After a hearty meal and meeting between officers from more than 40 North Florida and South Georgia law-enforcement agencies, Southern Region Traffic Enforcement Network officers exploded onto the streets of Lowndes County Friday night with a set of roadblocks.
Lowndes County Sheriff’s Deputy Brian Adams said he hoped the roadblocks would deter unlawful driving and save lives.
“Tonight’s efforts are being put on to ensure that no one in Lowndes County will drive unlawfully or under the influence on the state’s highways,” said Adams. “We do it to create a big impact as we move into spring and we’re preparing to do more and more, that’s why we’re coming out with a big explosion this weekend.”
Composed of 12 counties, SRTEN is one of 16 regions connected to the Georgia Office of Highway Safety in Atlanta, said GOHS Law Enforcement Service Director Ricky Rich.
“We really believe in high-visibility traffic enforcement,” said Rich. “There are similar meetings like this that are held each month across the state.
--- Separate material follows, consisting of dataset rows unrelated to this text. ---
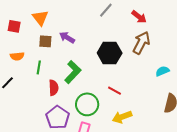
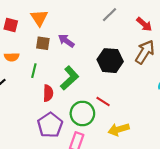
red line: (115, 91) -> (103, 102), moved

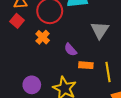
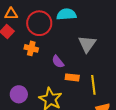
orange cross: (43, 37) -> (31, 48), turned -32

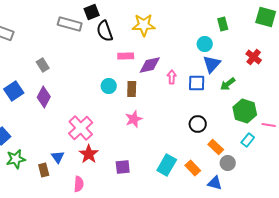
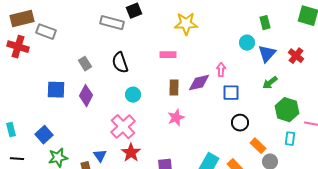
black semicircle: (105, 31) -> (120, 63), moved
blue triangle: (212, 64) -> (267, 54), moved
purple diamond: (150, 65) -> (199, 83), moved
pink arrow: (172, 77) -> (221, 70), moved
blue square: (197, 83) -> (231, 93), moved
cyan circle: (109, 86) -> (133, 95), moved
blue square: (14, 91) -> (56, 90), turned 36
cyan rectangle: (248, 140) -> (290, 139), turned -32

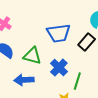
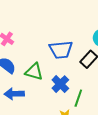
blue arrow: (24, 80) -> (14, 94), moved

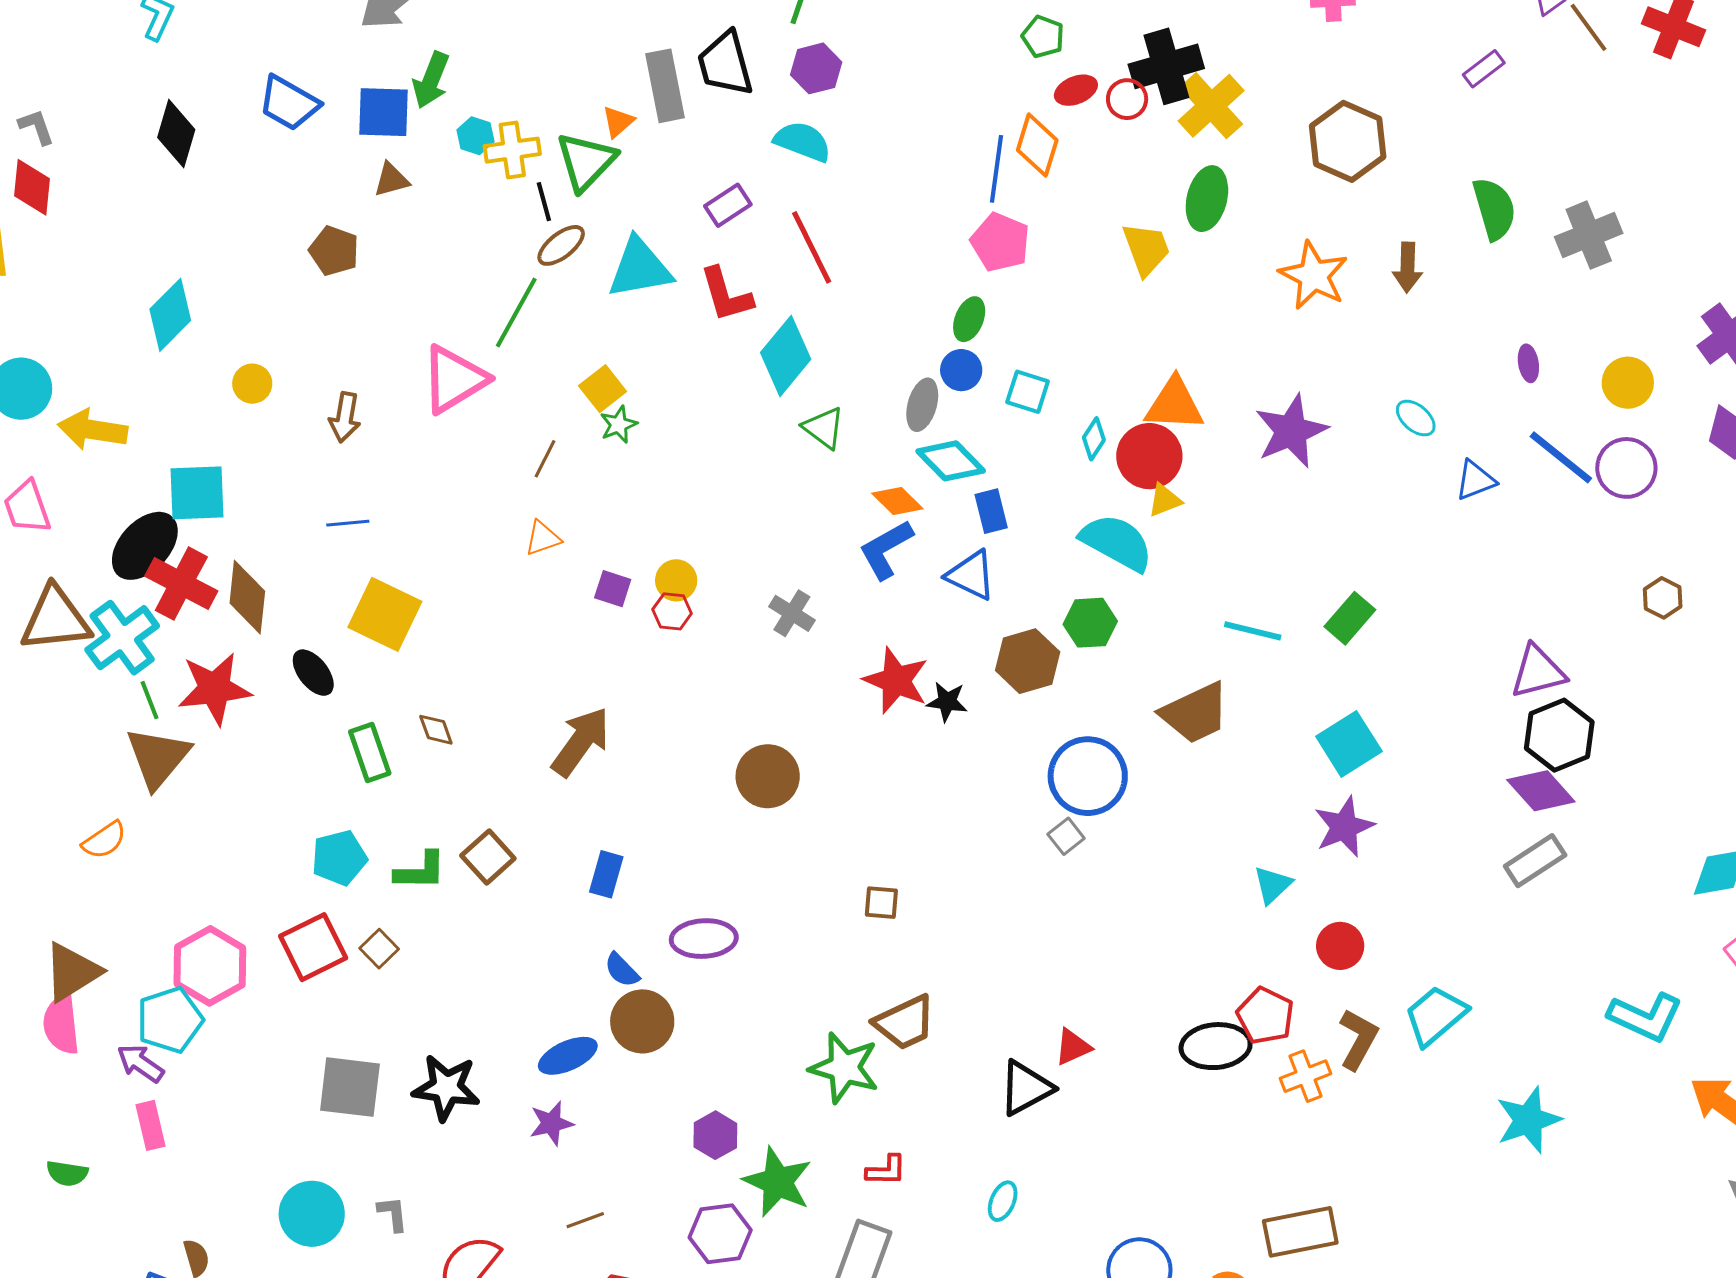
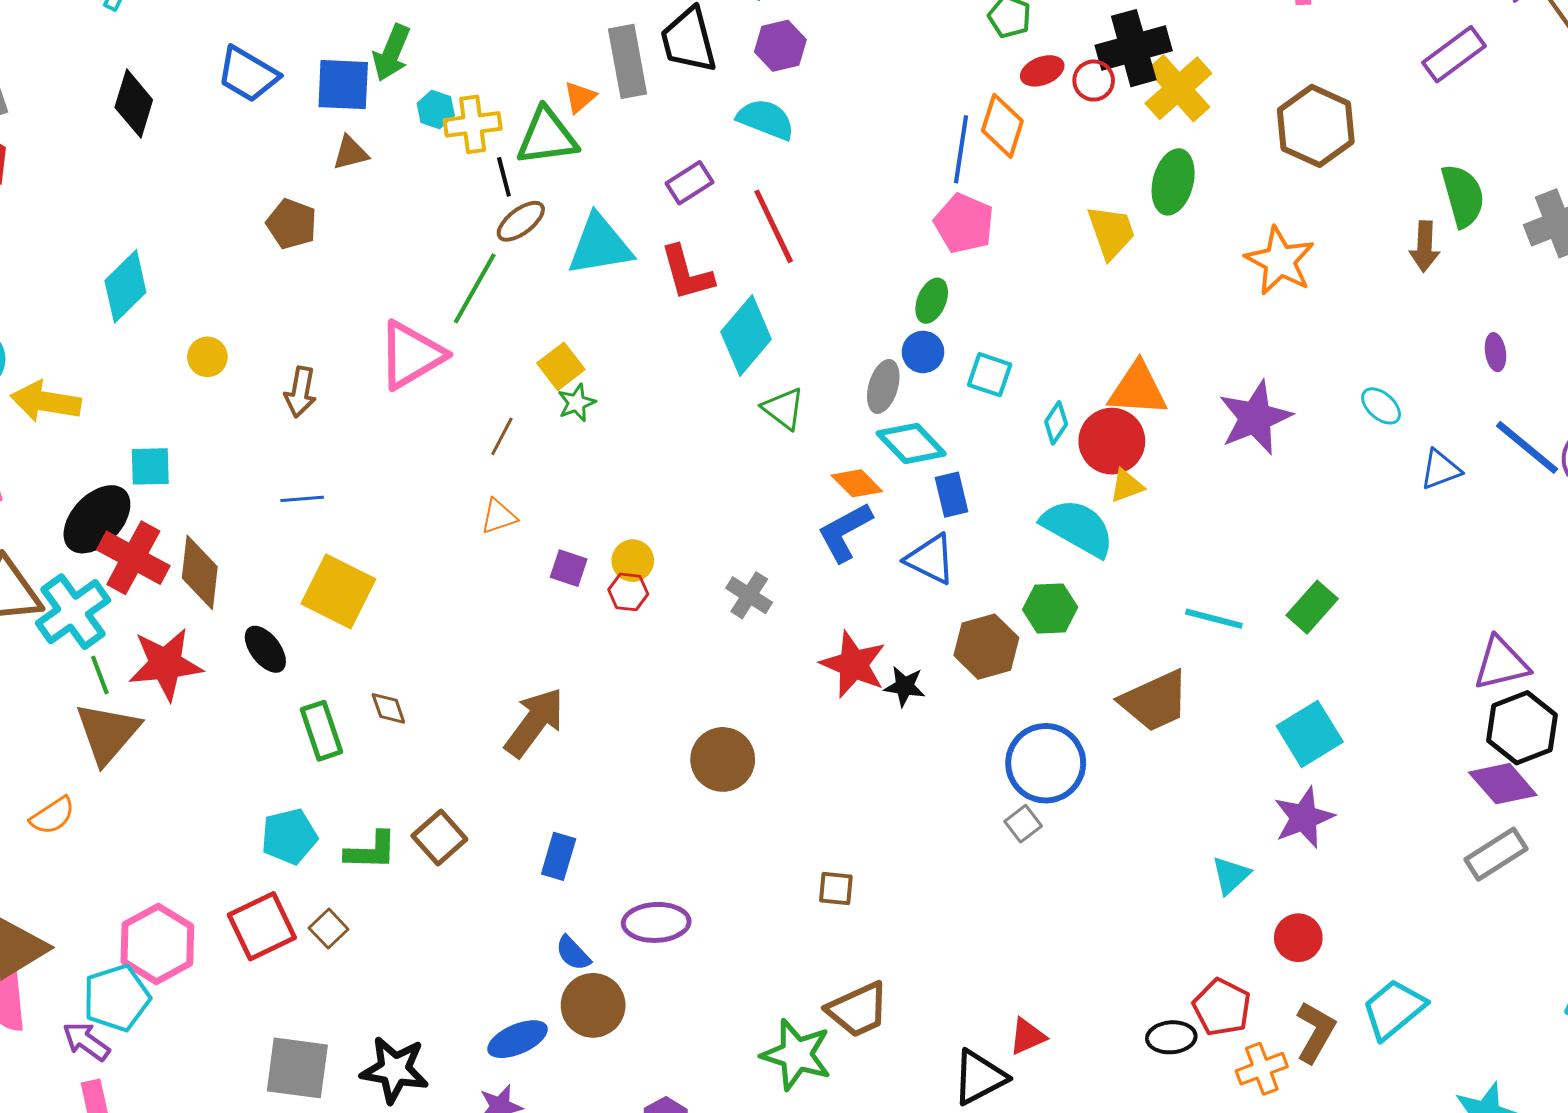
purple rectangle: (1484, 69) -> (1454, 54), size x1.5
green triangle: (586, 161) -> (547, 137), turned 38
brown arrow: (1408, 267) -> (1425, 246), moved
cyan square: (197, 493) -> (150, 466), size x0.7
black ellipse: (1216, 1046) -> (1171, 1037), size x0.7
The reason these officers are here tonight is to save lives. We have a good meal, we pass on information, we do some training and then we hit the streets of Lowndes to enforce the law.”
It wasn’t just law-enforcement officers dining on the banquet catered by Pro Foods, Sonny’s Bar-B-Que, Texas Roadhouse, Sunset Farm Foods, Mom and Dad’s Restaurant, Publix and Chick-fil-a. A lifeflight crew was invited out to the meeting.
Lifeflight pilot Don Spells said he and his crew were invited so they could share information with officers and improve the efficiency of rescue operations.
“Law enforcement is usually first on the scene during an accident, so we want to inform them how to make the scene safer for a helicopter to access,” said Spells. “We deal in rapid transport of critically ill or injured people. We can go from point “a” to “b” at about two miles per minute, or 120 miles per hour, without having to follow a road or yield at intersections. We’re essentially a flying emergency room, because of all of our high-tech equipment and trained medical personnel.”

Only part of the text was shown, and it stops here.